Transcribe all of the data verbatim, please, and leave out its pictures.
[[ MATERIAL FOR THIS EXERCISE, beginning ]]
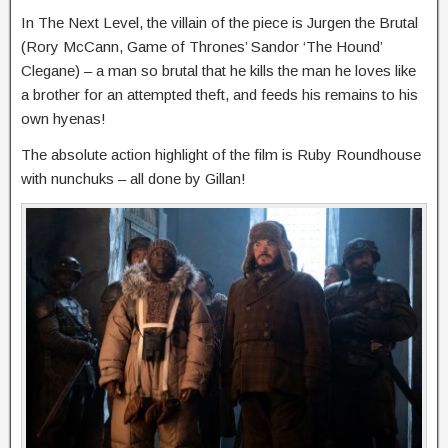
In The Next Level, the villain of the piece is Jurgen the Brutal
(Rory McCann, Game of Thrones’ Sandor ‘The Hound’
Clegane) – a man so brutal that he kills the man he loves like
a brother for an attempted theft, and feeds his remains to his
own hyenas!
The absolute action highlight of the film is Ruby Roundhouse
with nunchuks – all done by Gillan!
[[ MATERIAL FOR THIS EXERCISE, end ]]
- FINISHED EXERCISE:
In The Next Level, the villain of the piece is Jurgen the Brutal
(Rory McCann, Game of Thrones’ Sandor ‘The Hound’
Clegane) – a man so brutal that he kills the man he loves like
a brother for an attempted theft, and feeds his remains to his
own hyenas!
The absolute action highlight of the film is Ruby Roundhouse
with nunchuks – all done by Gillan!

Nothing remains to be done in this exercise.